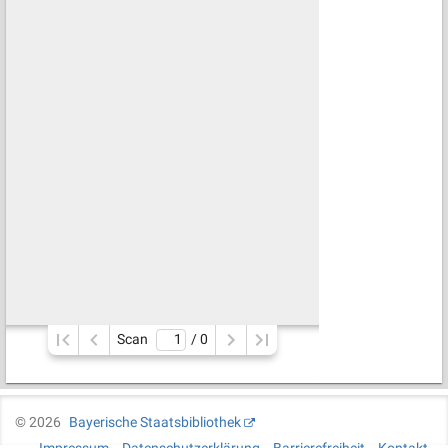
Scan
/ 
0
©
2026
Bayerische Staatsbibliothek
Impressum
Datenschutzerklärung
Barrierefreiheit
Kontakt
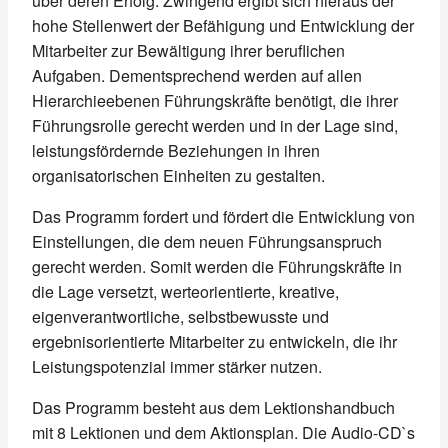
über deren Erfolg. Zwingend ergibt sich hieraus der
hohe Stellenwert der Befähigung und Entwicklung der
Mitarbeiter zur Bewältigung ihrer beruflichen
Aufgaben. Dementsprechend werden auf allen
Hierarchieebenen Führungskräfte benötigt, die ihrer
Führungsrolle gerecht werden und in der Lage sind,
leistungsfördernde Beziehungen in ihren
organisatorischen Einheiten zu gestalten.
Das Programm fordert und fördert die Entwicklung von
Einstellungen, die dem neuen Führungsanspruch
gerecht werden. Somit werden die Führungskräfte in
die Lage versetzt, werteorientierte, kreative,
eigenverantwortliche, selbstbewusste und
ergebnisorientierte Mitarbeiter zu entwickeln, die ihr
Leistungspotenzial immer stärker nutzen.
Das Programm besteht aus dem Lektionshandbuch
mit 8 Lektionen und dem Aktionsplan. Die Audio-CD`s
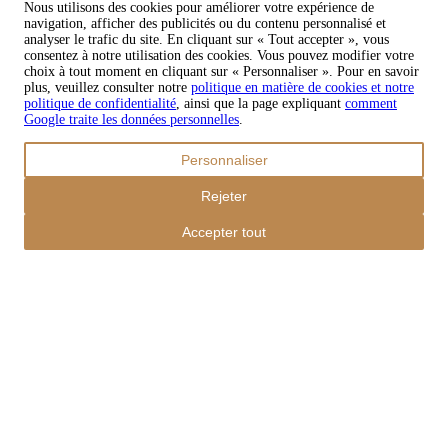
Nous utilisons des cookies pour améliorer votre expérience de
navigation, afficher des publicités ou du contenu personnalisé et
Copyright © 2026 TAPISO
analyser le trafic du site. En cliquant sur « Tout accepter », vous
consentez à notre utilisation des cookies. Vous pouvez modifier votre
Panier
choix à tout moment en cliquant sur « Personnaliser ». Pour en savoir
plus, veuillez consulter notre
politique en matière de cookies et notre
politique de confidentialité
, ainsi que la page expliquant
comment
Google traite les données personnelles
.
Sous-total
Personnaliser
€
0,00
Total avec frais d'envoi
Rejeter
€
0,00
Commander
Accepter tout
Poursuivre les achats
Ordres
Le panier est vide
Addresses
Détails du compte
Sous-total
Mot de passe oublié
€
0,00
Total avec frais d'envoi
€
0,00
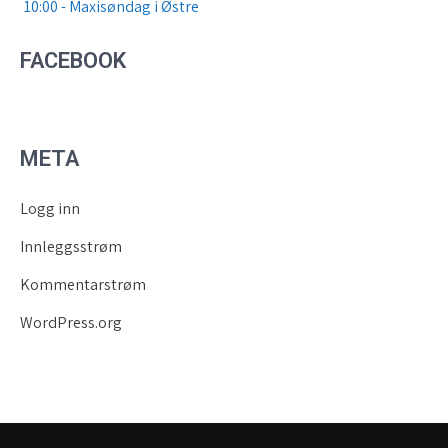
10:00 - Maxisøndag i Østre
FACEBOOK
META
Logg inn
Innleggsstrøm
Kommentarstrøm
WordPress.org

::::

- _Task brief_: The output is to be the material in full and unaltered, with pictures omitted.

- _Expected output_:
Scan
/ 
0
©
2026
Bayerische Staatsbibliothek
Impressum
Datenschutzerklärung
Barrierefreiheit
Kontakt
über deren Erfolg. Zwingend ergibt sich hieraus der
hohe Stellenwert der Befähigung und Entwicklung der
Mitarbeiter zur Bewältigung ihrer beruflichen
Aufgaben. Dementsprechend werden auf allen
Hierarchieebenen Führungskräfte benötigt, die ihrer
Führungsrolle gerecht werden und in der Lage sind,
leistungsfördernde Beziehungen in ihren
organisatorischen Einheiten zu gestalten.
Das Programm fordert und fördert die Entwicklung von
Einstellungen, die dem neuen Führungsanspruch
gerecht werden. Somit werden die Führungskräfte in
die Lage versetzt, werteorientierte, kreative,
eigenverantwortliche, selbstbewusste und
ergebnisorientierte Mitarbeiter zu entwickeln, die ihr
Leistungspotenzial immer stärker nutzen.
Das Programm besteht aus dem Lektionshandbuch
mit 8 Lektionen und dem Aktionsplan. Die Audio-CD`s
Nous utilisons des cookies pour améliorer votre expérience de
navigation, afficher des publicités ou du contenu personnalisé et
Copyright © 2026 TAPISO
analyser le trafic du site. En cliquant sur « Tout accepter », vous
consentez à notre utilisation des cookies. Vous pouvez modifier votre
Panier
choix à tout moment en cliquant sur « Personnaliser ». Pour en savoir
plus, veuillez consulter notre
politique en matière de cookies et notre
politique de confidentialité
, ainsi que la page expliquant
comment
Google traite les données personnelles
.
Sous-total
Personnaliser
€
0,00
Total avec frais d'envoi
Rejeter
€
0,00
Commander
Accepter tout
Poursuivre les achats
Ordres
Le panier est vide
Addresses
Détails du compte
Sous-total
Mot de passe oublié
€
0,00
Total avec frais d'envoi
€
0,00
10:00 - Maxisøndag i Østre
FACEBOOK
META
Logg inn
Innleggsstrøm
Kommentarstrøm
WordPress.org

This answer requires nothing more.